As calculations and comparitive analysis will be performed later in the project, next the 3 columns which are of dtype ``object`` will be checked to ensure these are not numeric columns which have incorrect dtype assigned. This is done as a value assigned as an ``object`` will not be possible to be used for performing numerical operations later. 

In [71]:
# checking which columns are of dtype object
print('The columns of dtype object are:\n')
for time_period in ['5y', '1y', 'event_specific', '10y']: 
    # Find columns with 'object' data type
    object_cols = industry_dataframes[time_period].select_dtypes(include='object').columns.tolist()
    print(f'{time_period.capitalize()} DataFrame:\n{object_cols}\n')
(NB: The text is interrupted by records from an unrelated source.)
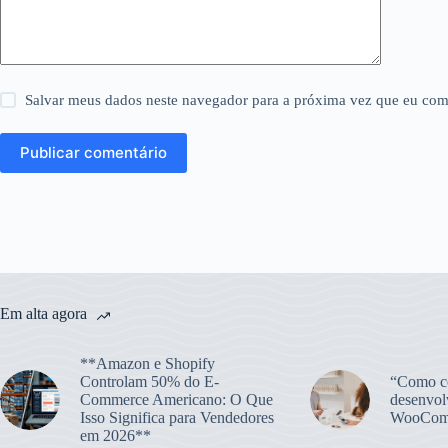
Salvar meus dados neste navegador para a próxima vez que eu com
Publicar comentário
Em alta agora
**Amazon e Shopify
Controlam 50% do E-
“Como co
Commerce Americano: O Que
desenvol
Isso Significa para Vendedores
WooCom
em 2026**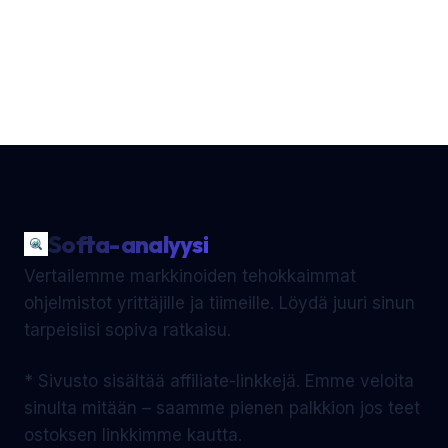
Softa-analyysi
Vertailemme markkinoiden tehokkaimmat
ohjelmistot yrittäjille ja tiimeille. Löydä juuri sinun
tarpeisiisi sopiva ratkaisu.
* Sivusto sisältää affiliate-linkkejä. Emme veloita
sinulta mitään – saamme pienen palkkion jos teet
ostoksen linkkimme kautta.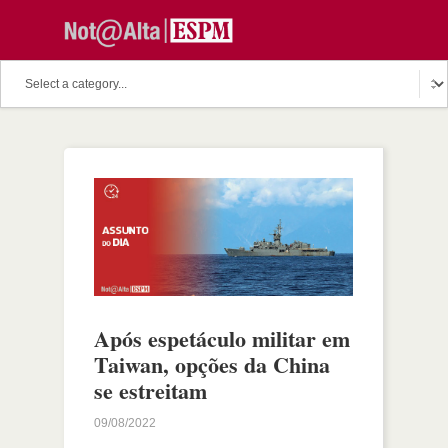
Após espetáculo militar em
Taiwan, opções da China
se estreitam
09/08/2022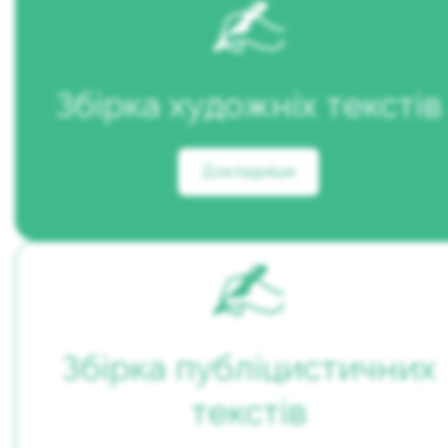
Збірка художніх текстів
Докладніше
Збірка публіцистичних
текстів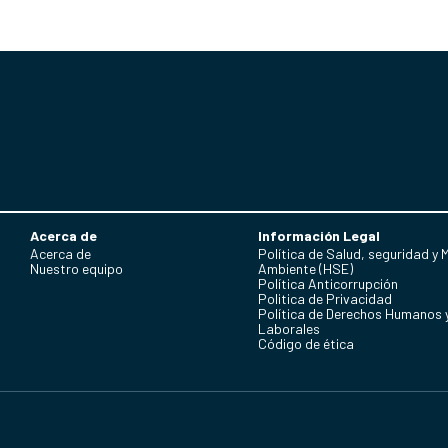
Acerca de
Información Legal
Acerca de
Política de Salud, seguridad y 
Nuestro equipo
Ambiente (HSE)
Política Anticorrupción
Politica de Privacidad
Política de Derechos Humanos 
Laborales
Código de ética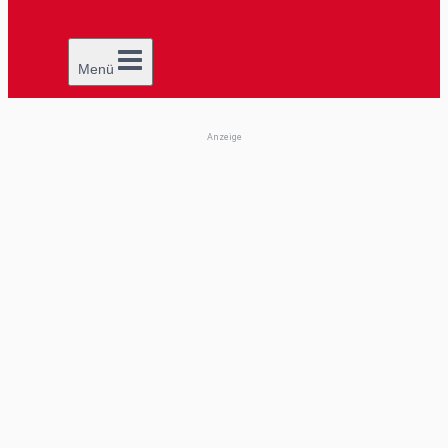
Menü
Anzeige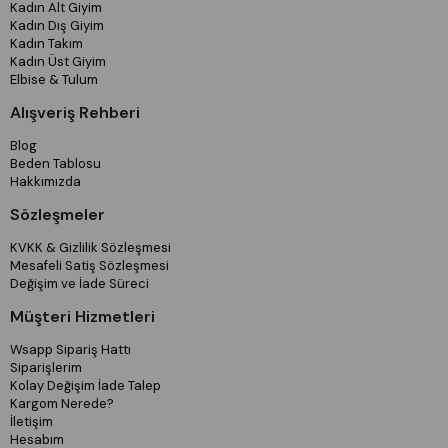
Kadın Alt Giyim
Kadın Dış Giyim
Kadın Takım
Kadın Üst Giyim
Elbise & Tulum
Alışveriş Rehberi
Blog
Beden Tablosu
Hakkımızda
Sözleşmeler
KVKK & Gizlilik Sözleşmesi
Mesafeli Satiş Sözleşmesi
Değişim ve İade Süreci
Müşteri Hizmetleri
Wsapp Sipariş Hattı
Siparişlerim
Kolay Değişim İade Talep
Kargom Nerede?
İletişim
Hesabım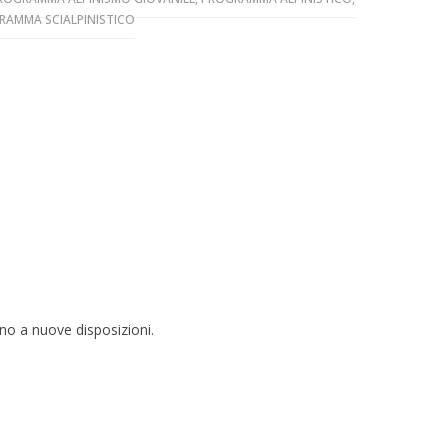
RAMMA SCIALPINISTICO
o a nuove disposizioni.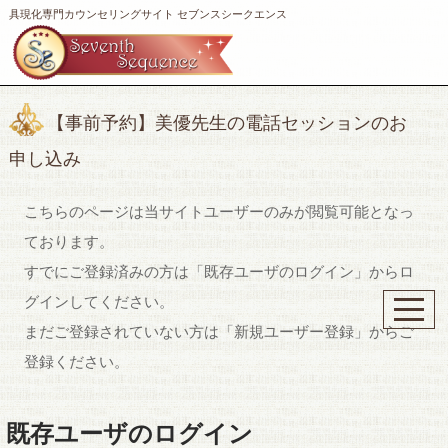
具現化専門カウンセリングサイト セブンスシークエンス
【事前予約】美優先生の電話セッションのお
申し込み
こちらのページは当サイトユーザーのみが閲覧可能となっ
ております。
すでにご登録済みの方は「既存ユーザのログイン」からロ
グインしてください。
まだご登録されていない方は「新規ユーザー登録」からご
登録ください。
既存ユーザのログイン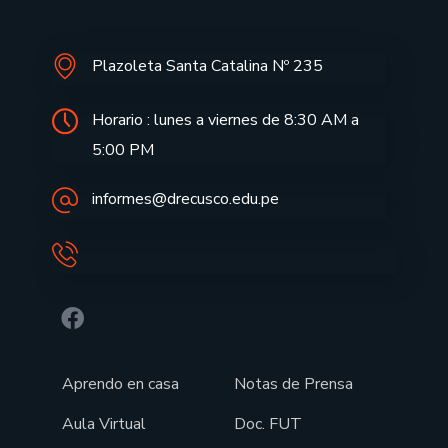
Plazoleta Santa Catalina Nº 235
Horario : lunes a viernes de 8:30 AM a
5:00 PM
informes@drecusco.edu.pe
Aprendo en casa
Notas de Prensa
Aula Virtual
Doc. FUT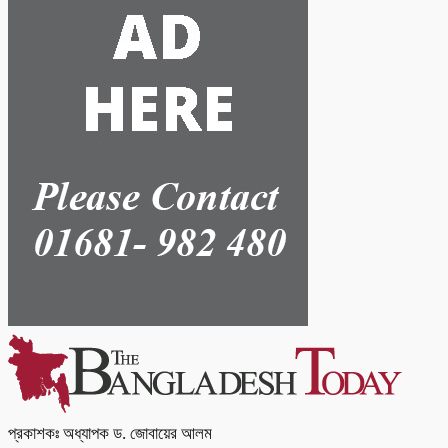
প্রকাশকঃ অধ্যাপক ড. জোবায়ের আলম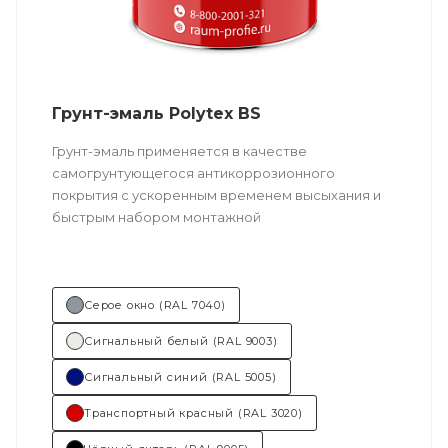
Грунт-эмаль Polytex BS
Грунт-эмаль применяется в качестве
самогрунтующегося антикоррозионного
покрытия с ускоренным временем высыхания и
быстрым набором монтажной
прочности. Возможно толстослойное нанесение.
Техническое описание
по ссылке
Серое окно (RAL 7040)
Состав (тип связующего):
ПУ
Сигнальный белый (RAL 9003)
(полиуретановая).
Сигнальный синий (RAL 5005)
Основные отрасли применения:
Транспортный красный (RAL 3020)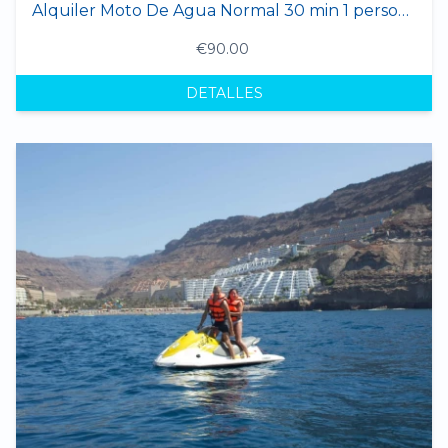
Alquiler Moto De Agua Normal 30 min 1 persona
€90.00
DETALLES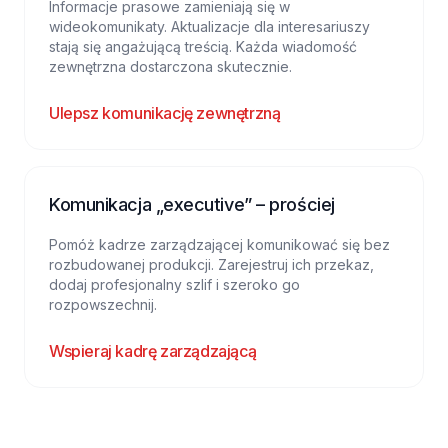
Informacje prasowe zamieniają się w
wideokomunikaty. Aktualizacje dla interesariuszy
stają się angażującą treścią. Każda wiadomość
zewnętrzna dostarczona skutecznie.
Ulepsz komunikację zewnętrzną
Komunikacja „executive” – prościej
Pomóż kadrze zarządzającej komunikować się bez
rozbudowanej produkcji. Zarejestruj ich przekaz,
dodaj profesjonalny szlif i szeroko go
rozpowszechnij.
Wspieraj kadrę zarządzającą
The columns of dtype object are:

5y DataFrame:
['Industry', 'Company', 'Timeframe']

1y DataFrame:
['Industry', 'Company', 'Timeframe']

Event_specific DataFrame:
['Industry', 'Company', 'Timeframe']

10y DataFrame:
['Industry', 'Company', 'Timeframe']



As the 'Industry', 'Company' and 'Timeframe' are not numeric columns and not needed for calculations, the ``object`` dtype should cause no issues.

### Checking the index data
As analysis and comparisons on the data over different time periods will be performed, having the index be of ``Pandas`` ``datetime`` index is preferred.

In [72]:
# checking the index dtype for each dataframe
for time_period in ['5y', '1y', 'event_specific', '10y']:
    index_dtype = industry_dataframes[time_period].index.dtype
    print(f'The index data type for the {time_period} dataframe is: {index_dtype}')

The index data type for the 5y dataframe is: datetime64[ns, America/New_York]
The index data type for the 1y dataframe is: datetime64[ns, America/New_York]
The index data type for the event_specific dataframe is: datetime64[ns, America/New_York]
The index data type for the 10y dataframe is: datetime64[ns, America/New_York]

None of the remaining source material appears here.